Trois grands problèmes se posent immédiatement.

Le premier est qu’on y trouve un duel, à un moment où la monarchie absolue tentait d’interdire à tout prix, cette pratique d’honneur d’une aristocratie à soumettre, et donc à pacifier: ce sera d’ailleurs le sens de la mise en place de la cour à Versailles. La mise en avant d’un duel à une époque où c’est un crime puni de mort est révélateur de la position de Pierre Corneille : elle est en opposition complète avec l’approche de la monarchie absolue.

Corneille

Dans Le Cid, on a également Chimène venant expliquer au Roi que « Au sang de ses sujets un roi doit la justice » et dans cette pièce le Roi se montre affable et généreux avec l’aristocratie quand il n’est pas une figure de despote.
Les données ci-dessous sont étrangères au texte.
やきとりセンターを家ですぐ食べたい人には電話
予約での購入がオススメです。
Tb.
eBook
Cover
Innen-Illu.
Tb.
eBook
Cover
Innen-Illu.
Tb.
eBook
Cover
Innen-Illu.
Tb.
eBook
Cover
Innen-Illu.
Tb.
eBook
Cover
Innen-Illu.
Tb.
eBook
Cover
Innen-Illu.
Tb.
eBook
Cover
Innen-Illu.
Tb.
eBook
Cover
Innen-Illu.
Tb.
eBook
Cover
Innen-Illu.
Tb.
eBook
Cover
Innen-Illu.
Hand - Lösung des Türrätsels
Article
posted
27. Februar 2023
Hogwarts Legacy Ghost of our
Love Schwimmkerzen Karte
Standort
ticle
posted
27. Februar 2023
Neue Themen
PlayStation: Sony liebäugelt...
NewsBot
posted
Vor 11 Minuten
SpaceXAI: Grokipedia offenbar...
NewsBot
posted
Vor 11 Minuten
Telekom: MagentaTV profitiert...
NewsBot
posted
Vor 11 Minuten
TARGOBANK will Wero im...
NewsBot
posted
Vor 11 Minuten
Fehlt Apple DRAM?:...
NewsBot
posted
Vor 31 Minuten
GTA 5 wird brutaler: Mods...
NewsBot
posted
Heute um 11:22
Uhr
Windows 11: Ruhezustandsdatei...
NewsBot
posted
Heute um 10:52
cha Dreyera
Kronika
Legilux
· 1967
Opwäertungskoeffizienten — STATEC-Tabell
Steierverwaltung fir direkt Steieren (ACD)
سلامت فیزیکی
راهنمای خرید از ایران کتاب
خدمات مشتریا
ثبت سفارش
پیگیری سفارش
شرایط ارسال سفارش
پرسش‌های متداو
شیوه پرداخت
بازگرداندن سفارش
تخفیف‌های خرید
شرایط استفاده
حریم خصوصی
Or, c’est une position systématique chez Pierre Corneille ; dans Nicomède, Cinna, Polyeucte, Pompée, Attila, Héraclius, on a toujours un tyran qui fait office de mauvais roi brimant la haute aristocratie et ses exigence d’affirmation individuelle.

Pour résumer l’approche de Pierre Corneille, citons deux passages d’Agésilas ; le premier décrit une tyrannie, en présentant la Perse.

« En Perse il n’est point de sujets ;
Ce ne sont qu’esclaves abjects,
Qu’écrasent d’un coup d’oeil les têtes souveraines.
Le Monarque, ou plutôt le tyran général,
N’y suit pour loi que son caprice,
N’y veut point d’autre règle et point d’autre justice,
Et souvent même impute à crime capital
Le plus rare mérite, et le plus grand service.
Il abat à ses pieds les plus hautes vertus,
S’immole insolemment les plus illustres vies,
Et ne laisse aujourd’hui que les coeurs abattus
À couvert de ses tyrannies. »

Le second décrit la Grèce, comme modèle, avec un roi au pouvoir limité.

« La Grèce a de plus saintes lois,
Elle a des peuples et des rois
Qui gouvernent avec justice :
La raison y préside et la sage équité,
Le pouvoir souverain par elles limité,
N’y laisse aucun droit au caprice. »

Les premières représentations du Cid possédaient quant à elle également ces vers, jamais imprimés par sécuté (les « satisfactions » sont des accords effectués sous l’égide du Roi) :

« Ces satisfactions n’apaisent point une âme :
Qui les reçoit n’a rien, qui les fait se diffame.
Et de pareils accords l’effet le plus commun
Est de perdre d’honneur deux hommes au lieu d’un. »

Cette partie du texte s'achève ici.